Each line below that contains the word "with" must be copied.

═══ Material provided ═══

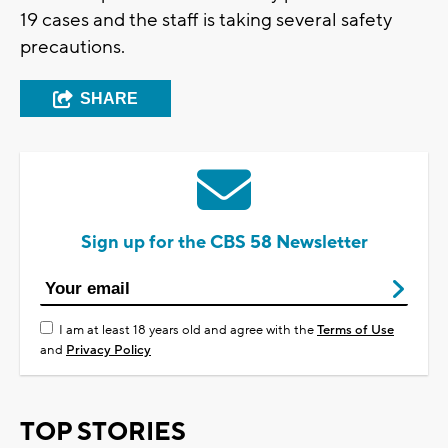
19 cases and the staff is taking several safety
precautions.
SHARE
Sign up for the CBS 58 Newsletter
I am at least 18 years old and agree with the
Terms of Use
and
Privacy Policy
TOP STORIES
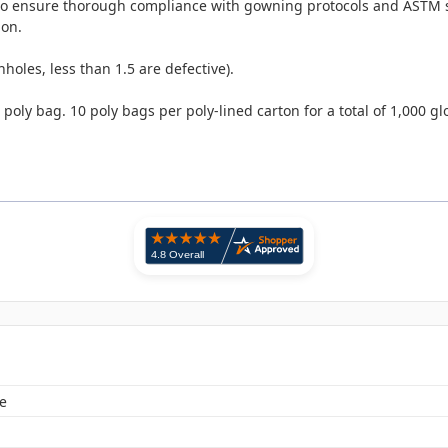
 to ensure thorough compliance with gowning protocols and ASTM 
ion.
nholes, less than 1.5 are defective).
ly bag. 10 poly bags per poly-lined carton for a total of 1,000 gl
e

═══

Task answer:
I am at least 18 years old and agree with the
 to ensure thorough compliance with gowning protocols and ASTM 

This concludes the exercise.